Because of the massive amount of sexually perverted material available today, the sheer overexposure, no matter how infrequent, tends to desensitize a young person. Rather than gaining an understanding of what sex is really for, why it comes with boundaries, and how it can bring intimacy and joy in a committed marriage relationship, young people tend to think everyone is doing whatever they want sexually without consequences. This is clearly the impression given through cyberspace.

Most young people have been so desensitized to sexually explicit material that they see no problem with joking, posting, or texting about provocative sex. Do you realize that 4 out of 10 teens are posting sexually suggestive messages? And another 39 percent of teen boys and 38 percent of teen girls say they have had sexually suggestive text messages or e-mails—originally meant for someone else—shared with them.22

No doubt, it seems to our kids that the entire world around them, including their peers, is into premarital sex. We, of course, know that not everyone is “doing it”; yet our kids’ perception becomes their reality. The irony is, many Christian adults tend to think none of their kids are involved sexually, while their own kids think everyone else is “doing it.” These contradictory viewpoints are widespread.

Recently, I (Josh) did a two-hour seminar on “The Bare Facts: The Truth About Sex, Love, and Relationships” at the staff conference of an evangelical organization. At an afternoon session, 1800 people showed up with their kids. In the next three days, ten different staff members told me that one of their children (all under the age of 14) had confessed to them that they were addicted to pornography on the Internet. Each parent expressed amazement and had never suspected a thing.

During a recent pastor’s conference I was addressing the same topic, and five pastors approached me after a session with their stories:

• Pastor #1: “I just found out that my two sons (ages 14 and 18) are struggling with pornography on the Internet.” Then he confessed that he had been addicted to pornography himself for 11 years.

• Pastor #2: “I learned last week that my 17-year-old son just got his girlfriend pregnant and my 15-year-old daughter is also pregnant. What do I do? I’m going to have two grandchildren soon!” He shared that his son regularly viewed pornography.

• Pastor #3 (a youth pastor): “My 14-year-old daughter has been giving oral sex to the boys at her [Christian] school.”

• Pastor #4: “I just found my 8-year-old son watching pornography on my office computer.”

• Pastor #5: “My 5-year-old son has been looking at pornography since he was 4 years old.” The pastor was crushed.

These five conversations happened in the 20-minute time span it took me to get from the podium to my car.

Before I could get into the car, a desperate teenager gripped my arm and said, “Dr. McDowell, would you please pray for me? I’ve been struggling with pornography for three years and it is destroying me!”
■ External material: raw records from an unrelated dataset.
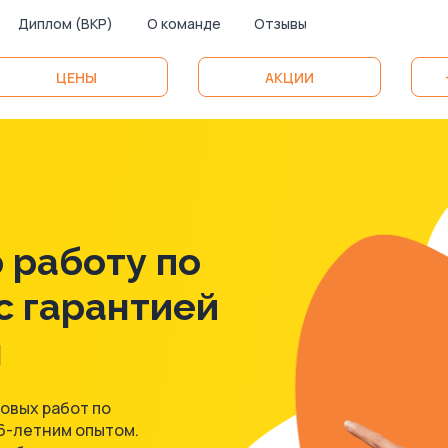
Диплом (ВКР)
О команде
Отзывы
ЦЕНЫ
АКЦИИ
 работу по
с гарантией
ы
овых работ по
 6-летним опытом.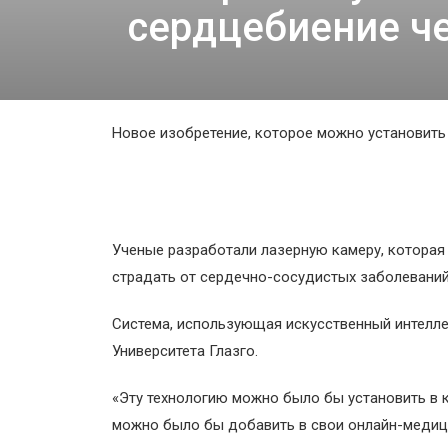
Космос
сердцебиение че
О
проекте
Новое изобретение, которое можно установить
Ученые разработали лазерную камеру, которая 
страдать от сердечно-сосудистых заболеваний
Система, использующая искусственный интеллек
Университета Глазго.
«Эту технологию можно было бы установить в 
можно было бы добавить в свои онлайн-медици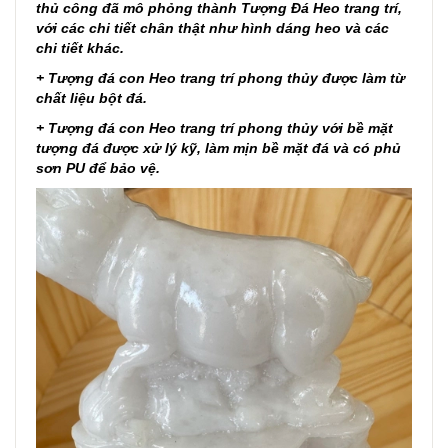
thủ công đã mô phỏng thành Tượng Đá Heo trang trí,
với các chi tiết chân thật như hình dáng heo và các
chi tiết khác.
+ Tượng đá con Heo trang trí phong thủy được làm từ
chất liệu bột đá.
+ Tượng đá con Heo trang trí phong thủy với bề mặt
tượng đá được xử lý kỹ, làm mịn bề mặt đá và có phủ
sơn PU để bảo vệ.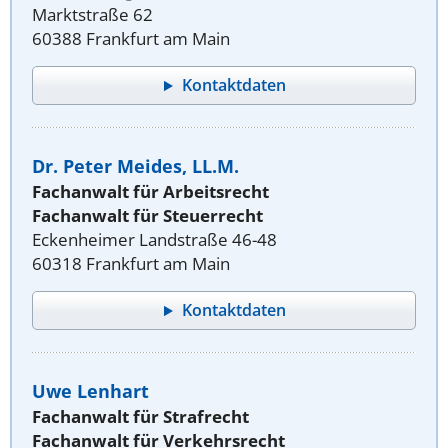
Marktstraße 62
60388 Frankfurt am Main
Kontaktdaten
Dr. Peter Meides, LL.M.
Fachanwalt für Arbeitsrecht
Fachanwalt für Steuerrecht
Eckenheimer Landstraße 46-48
60318 Frankfurt am Main
Kontaktdaten
Uwe Lenhart
Fachanwalt für Strafrecht
Fachanwalt für Verkehrsrecht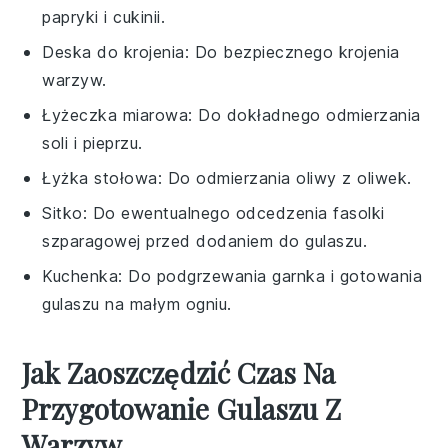
papryki i cukinii.
Deska do krojenia
: Do bezpiecznego krojenia
warzyw.
Łyżeczka miarowa
: Do dokładnego odmierzania
soli i pieprzu.
Łyżka stołowa
: Do odmierzania oliwy z oliwek.
Sitko
: Do ewentualnego odcedzenia fasolki
szparagowej przed dodaniem do gulaszu.
Kuchenka
: Do podgrzewania garnka i gotowania
gulaszu na małym ogniu.
Jak Zaoszczędzić Czas Na
Przygotowanie Gulaszu Z
Warzyw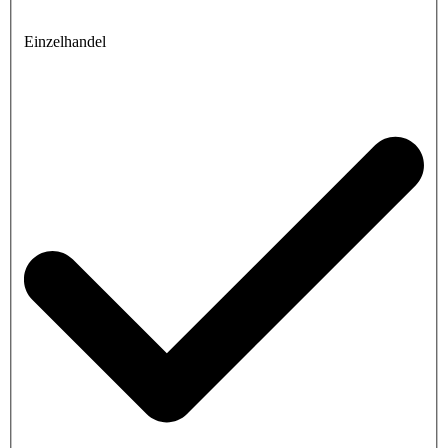
Einzelhandel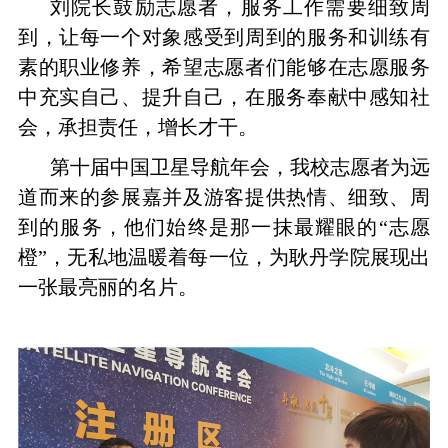
刘院长鼓励志愿者，服务工作需要细致周
到，让每一个对象感受到周到的服务和训练有
素的职业修养，希望志愿者们能够在志愿服务
中充实自己、提升自己，在服务奉献中感知社
会，承担责任，增长才干。
第十届中国卫星导航年会，我校志愿者为远
道而来的参展嘉并及游客提供热情、细致、周
到的服务，他们始终是那一抹最耀眼的“志愿
橙”，无私地温暖着每一位，为耿丹学院展现出
一张最亮丽的名片。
Several years ago, I was invited to speak on sex and relationships at one of the largest and most prestigious evangelical Christian schools in North America. The administration appreciated that I came to speak on that subject, but they made the following request: “We don’t want you to mention anything about oral sex,” they said, “because we don’t have that problem here. If you mention it, our kids will simply start thinking about it and want to do it.”

I thought their request was absurd and naive, but out of respect, I honored it. The moment I finished speaking, dozens of kids crowded around me to ask questions. Nearly every question was about oral sex. “Is it sex?” “Is it wrong?” “Can you get an STD from doing it?” and so on.

I wished the school headmaster had been standing there to hear his students. As I walked outside, three guys and two girls, all sophomores, approached me and asked, “Why didn’t you talk about oral sex?”

I avoided telling them that I had been asked not to talk on the subject. Instead, I asked them, “Why? Is oral sex a problem here?” And they said, “No, not really.” I replied, “That’s good,” to which they responded, “No, it’s not a problem for kids to do, because everyone is doing it.” (This was an exaggeration.)

I asked them to explain. “Well,” they stated, “at our school when a guy wants oral sex, he walks up to a girl and says, “Would you like a taco?” That was their code word for oral sex. They went on to explain, “If she agrees, they go into some room right here at school and perform oral sex. But then the boy is obligated after school to take the girl to Taco Bell to buy her a taco.”

According to these kids, oral sex was commonplace. According to the school leadership, “We don’t have that kind of problem here.” The disconnect between what many parents and Christian leaders believe their young people are doing, and what kids are actually doing, is vast. Sure, we don’t want to think our sons and daughters are involved in sexual activity of any kind and are being brainwashed with a distorted view of sex. But the truth is, if we are not proactive to counter what our kids are exposed to, chances are they will be captured by a destructive culture.

So What Can You Do?

It seems that it would be ideal if we could reverse the social-media explosion. But we can’t, nor should we even try. In fact, in the last 12 months, some estimate more than 200 million people were confronted with the claims of Christ on the Internet. Social media themselves are not the real culprit here. They are simply the vehicle that can bring either positive or destructive influences into the lives of our kids.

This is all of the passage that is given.